Some 400 RCB employees and 11,000 customers are in limbo as the bank’s winding down process is not going as smoothly as the Central Bank had predicted.
RCB Bank had embarked on an “orderly winding down” of its Cyprus banking operations, as announced last month, transforming into an asset management company.
An unofficial briefing held by the Central Bank to the media said RCB’s winding down would be carried out orderly, without any issues for employees and clients alike.
According to banking sources, some 400 employees are uncertain about their future as they have not received an official update.
“RCB’s new business regime will not leave staff unscathed,” said a banking source noting that the institution’s winding down will end its banking operations with employees made redundant.
The winding down of banking operations means RCB can no longer accept deposits, loans or make investments.
Sources said RCB would evaluate its personnel needs and decide on the number of employees to keep on.
The only departments that appear safe are the staff handling accounts attached to assets and loans, a €2.9 bln portfolio that will remain under the management of RCB, and the credit card division.
RCB’s credit card services division challenged the banking clearinghouse JCC, and issuer, gaining a market share of over 10%.
A recent deal with Hellenic Bank to take over a €526 mln serviced loan portfolio also included the move of 16 employees who were managing the related accounts.
The remaining staff will stay until the completion of the process of returning all deposits to RCB customers.
No announcement has been made regarding the future of employees or a possible compensation agreement.
According to banking sources, RCB will have no choice other than to make the rest of its staff redundant.
RCB employees are not organised in any union, so they are not shielded by collective agreements.
Sources close to RCB told the Financial Mirror that the bank would honour redundancy clauses in each employee’s contract.

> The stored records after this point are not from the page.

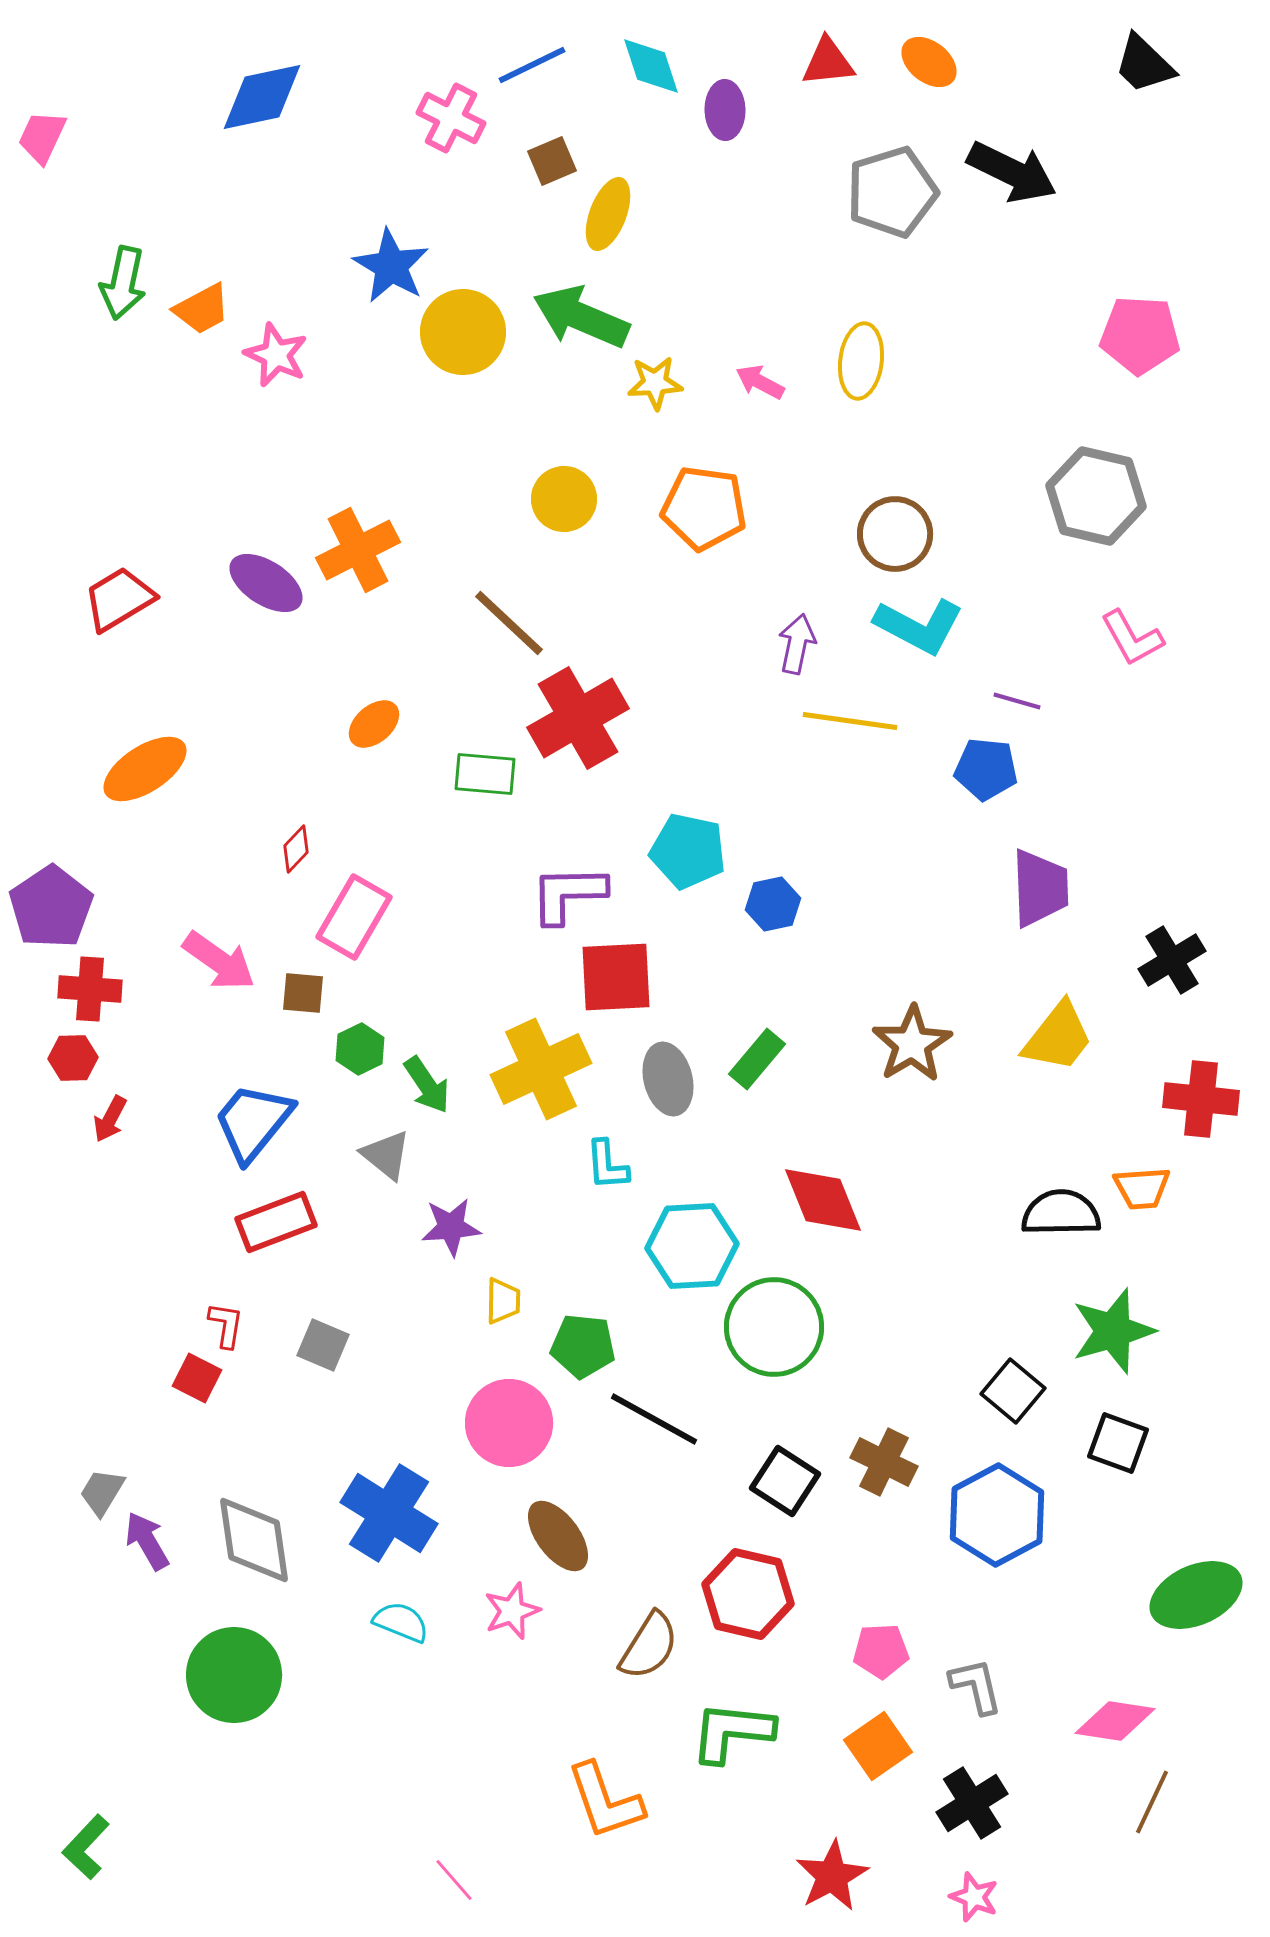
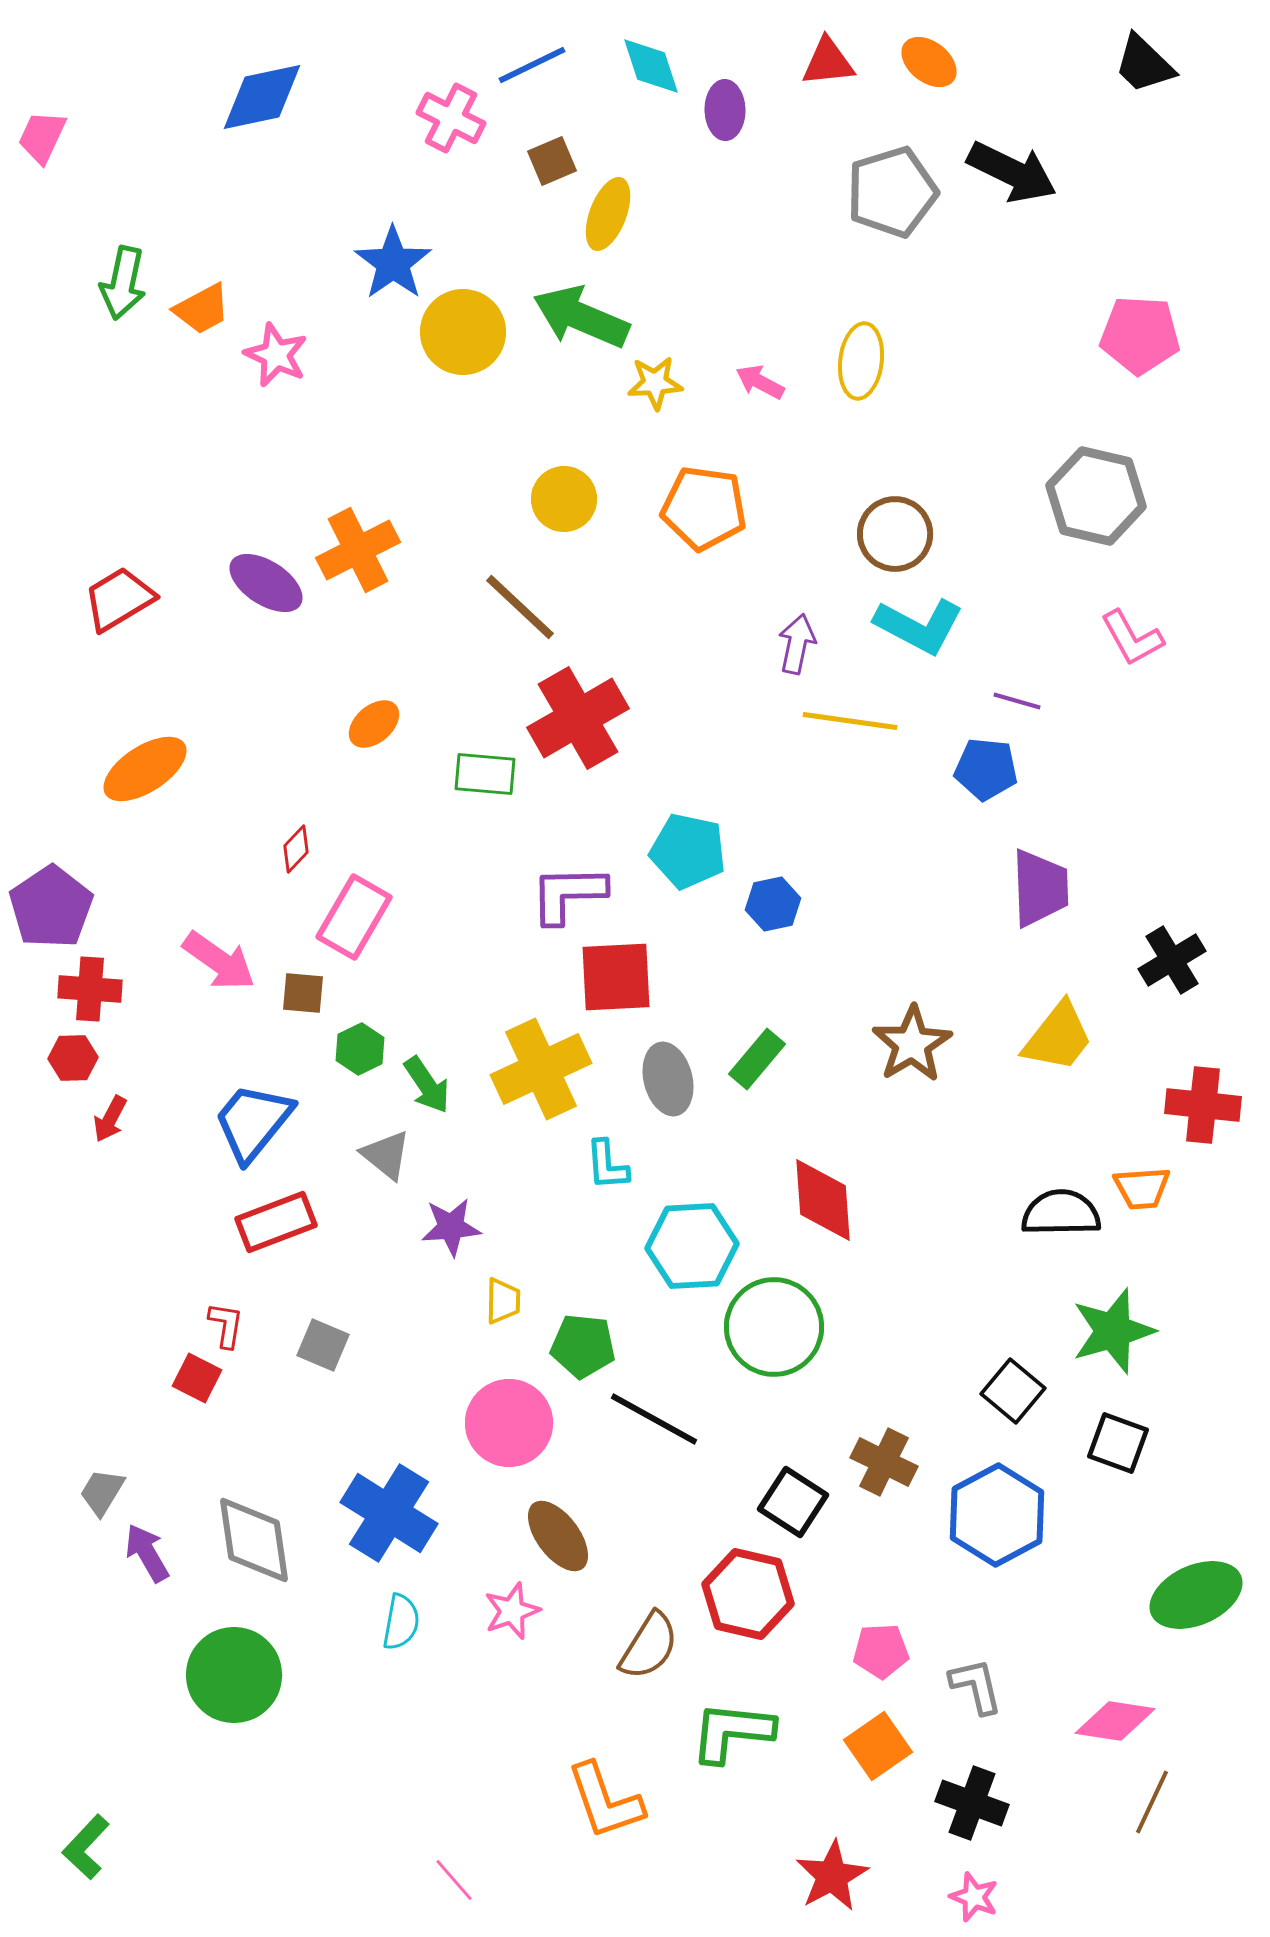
blue star at (391, 266): moved 2 px right, 3 px up; rotated 6 degrees clockwise
brown line at (509, 623): moved 11 px right, 16 px up
red cross at (1201, 1099): moved 2 px right, 6 px down
red diamond at (823, 1200): rotated 18 degrees clockwise
black square at (785, 1481): moved 8 px right, 21 px down
purple arrow at (147, 1541): moved 12 px down
cyan semicircle at (401, 1622): rotated 78 degrees clockwise
black cross at (972, 1803): rotated 38 degrees counterclockwise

“RCB will also apply the provisions of Cyprus labour law,” said the source, adding that employees’ salaries match the pay scales of their colleagues at other banks.
Staff laid off will have a tough time as Cyprus’ banking and financial system is going through uncertainty, as banks promote digitisation of their operations to save on labour costs.
As told, 70% of RCB’s staff are Cypriots, while the bank also employs several Russians and a few Ukrainians permanently residing in Cyprus.
Meanwhile, 11,000 RCB clients are faced with difficulties as other banking institutions are less than keen to accept them.
RCB clients were informed mid-week they could not top up their accounts and were told to withdraw their cash from the bank.
At the moment, customers can only use their accounts to withdraw cash or make online payments.
A quick survey conducted by the Financial Mirror found that Cyprus banks are reluctant to embrace RCB clients.
When contacted, Astrobank said that it required a minimum €10,000 deposit to open a new current account.
Eurobank said that new clients would have to find a whopping €30,000 to open an account.
Sources close to Cyprus’ two largest lenders, Bank of Cyprus and Hellenic, told the Financial Mirror that, although they do not require large deposits, they would prefer not to take on new clients.
“These days, banks don’t want to take in deposits at all.
“As the world economy started to emerge from lockdown, certain lenders are actively trying to drive down the deposit balances they built up over the Covid-19 pandemic,” a banking source said.
With low-interest rates, having excess liquidity is costly to Cyprus banks that have to deposit their overnight balances with the European Central Bank system.
Central Bank of Cyprus, sources told the Financial Mirror that local banks could not deny clients to open a basic debit account.
“A consumer can apply to a credit institution and request the opening of a payment account with basic characteristics, which offers a range of basic services that cover all the usual banking needs of an average consumer,” said the source.
Banks can refuse to open a current account with other benefits but cannot refuse to open an account with basic characteristics.
“It can only do so if the applicant has an account with another banking institution.
“In the case of RCB clients, they have been informed in writing that their accounts are being terminated, thus cannot be turned down by other banking institutions.”
Russia’s sanctions warranted the transformation of RCB into an asset management company following Moscow’s invasion of Ukraine.
Initially, the bank tried to evade these sanctions by changing its shareholders, with VTB, a major state-owned Russian bank, a key shareholder at RCB transferring its shares to its Cypriot partners.
On February 24, the day Russia invaded Ukraine, RCB announced that VTB Bank sold its 46.3% stake to the bank’s Cypriot shareholders and management to protect itself from escalating geopolitical tensions.
However, international rating agencies did not take the change lightly, downgrading RCB’s rating and outlook.
According to banking industry sources, as one of the three systemic lenders in Cyprus, regulatory approval of RCB’s structure change by Europe’s Single Supervisory Mechanism would have taken “at least” 2-3 months.